I have a Play Framework application (Play 2.8, Scala 2.13 and Java 8) that creates JPG thumbnails from uploaded PDF files, using Apache PDFBox 2. The thumbnails are created upon request, then are cached on the file system. However, when one user tries to display the gallery with many PDFs for which no thumbnail is cached, a bunch of thumbnails are created simultaneously, and the server crashes with OutMemoryError (5 or 6 simultaneous tasks seems to be enough). The server restarts automatically and is available again after a few dozens of seconds, but the thumbnails that were being created are corrupt and I have to face many unavailabilities.

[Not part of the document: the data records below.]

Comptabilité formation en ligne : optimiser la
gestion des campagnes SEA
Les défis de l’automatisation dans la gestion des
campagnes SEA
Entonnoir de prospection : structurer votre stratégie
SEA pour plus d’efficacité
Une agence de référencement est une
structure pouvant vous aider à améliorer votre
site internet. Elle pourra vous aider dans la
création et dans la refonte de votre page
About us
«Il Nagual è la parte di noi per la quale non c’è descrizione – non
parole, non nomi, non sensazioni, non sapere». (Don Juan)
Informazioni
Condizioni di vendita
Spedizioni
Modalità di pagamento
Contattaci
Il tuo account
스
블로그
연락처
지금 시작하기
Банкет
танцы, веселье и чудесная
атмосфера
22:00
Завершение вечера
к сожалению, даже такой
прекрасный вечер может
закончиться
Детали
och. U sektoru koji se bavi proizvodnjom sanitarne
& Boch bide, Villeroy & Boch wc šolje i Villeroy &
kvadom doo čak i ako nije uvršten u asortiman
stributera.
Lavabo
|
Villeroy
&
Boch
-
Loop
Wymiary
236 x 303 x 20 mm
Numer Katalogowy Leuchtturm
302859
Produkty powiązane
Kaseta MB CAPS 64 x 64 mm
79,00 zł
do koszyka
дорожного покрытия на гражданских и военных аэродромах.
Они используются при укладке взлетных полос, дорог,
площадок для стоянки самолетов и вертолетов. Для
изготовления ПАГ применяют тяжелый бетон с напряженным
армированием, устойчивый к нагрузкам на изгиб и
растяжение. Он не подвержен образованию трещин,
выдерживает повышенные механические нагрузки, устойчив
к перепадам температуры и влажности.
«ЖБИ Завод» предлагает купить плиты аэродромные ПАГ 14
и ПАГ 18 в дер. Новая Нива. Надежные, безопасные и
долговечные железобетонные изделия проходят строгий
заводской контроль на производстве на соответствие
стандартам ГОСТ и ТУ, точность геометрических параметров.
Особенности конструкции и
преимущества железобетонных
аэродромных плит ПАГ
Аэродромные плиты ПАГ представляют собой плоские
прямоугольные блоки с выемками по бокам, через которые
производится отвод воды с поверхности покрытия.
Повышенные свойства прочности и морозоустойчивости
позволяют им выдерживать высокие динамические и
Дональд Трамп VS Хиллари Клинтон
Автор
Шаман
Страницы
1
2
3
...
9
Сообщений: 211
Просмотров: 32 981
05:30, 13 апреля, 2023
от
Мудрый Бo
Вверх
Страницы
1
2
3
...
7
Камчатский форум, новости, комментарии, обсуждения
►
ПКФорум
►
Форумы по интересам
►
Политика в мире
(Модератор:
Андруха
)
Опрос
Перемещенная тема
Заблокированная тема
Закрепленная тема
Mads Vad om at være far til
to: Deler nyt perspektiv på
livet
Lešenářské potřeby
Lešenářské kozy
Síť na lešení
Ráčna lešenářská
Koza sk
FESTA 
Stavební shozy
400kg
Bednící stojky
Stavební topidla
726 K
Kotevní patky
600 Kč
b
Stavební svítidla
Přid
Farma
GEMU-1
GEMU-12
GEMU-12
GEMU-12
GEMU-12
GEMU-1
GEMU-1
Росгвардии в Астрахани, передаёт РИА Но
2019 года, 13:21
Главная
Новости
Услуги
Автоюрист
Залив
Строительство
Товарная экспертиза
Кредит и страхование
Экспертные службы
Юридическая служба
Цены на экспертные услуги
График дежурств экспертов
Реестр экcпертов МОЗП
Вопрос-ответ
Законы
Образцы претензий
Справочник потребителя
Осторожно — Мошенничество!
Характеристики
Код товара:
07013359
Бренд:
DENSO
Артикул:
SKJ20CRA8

PDFBox is configured to use temp files, but the memory out occurs when the thumbnail image is being rendered.
The server has only 2 GB of RAM available. The uploaded PDFS are around 1 MB each and the generated thumbnails are around 100 KB (72 DPI; size is about 500×1000 px). Can I fix this problem without increasing the heap size? Ideally, Play should be able to queue these memory-intensive requests automatically, but I can live by restricting the number of simultaneous memory-intensive tasks manually, somehow…
The easiest thing probably would be to use a dedicated ExecutionContext
with an underlying fixed size thread pool for generating the thumbnails.
import java.nio.file.Path
import java.util.concurrent.Executors
import scala.concurrent.{ ExecutionContext, Future }
object RenderPDF {
implicit val ec : ExecutionContext = ExecutionContext.fromExecutorService(Executors.newFixedThreadPool(3 /* adjust */))
def thumbnail(pdf: Path) : Future[Path] = Future {
... // call PDFbox
}
}
You can use that in your action handler to load off the generation of the thumbnails.
It would be probably even better to pre-render the thumbnails in case you are dealing with uploaded PDFs, since that would avoid the problem of suddenly having to render dozens of PDFs if a user opens the gallery.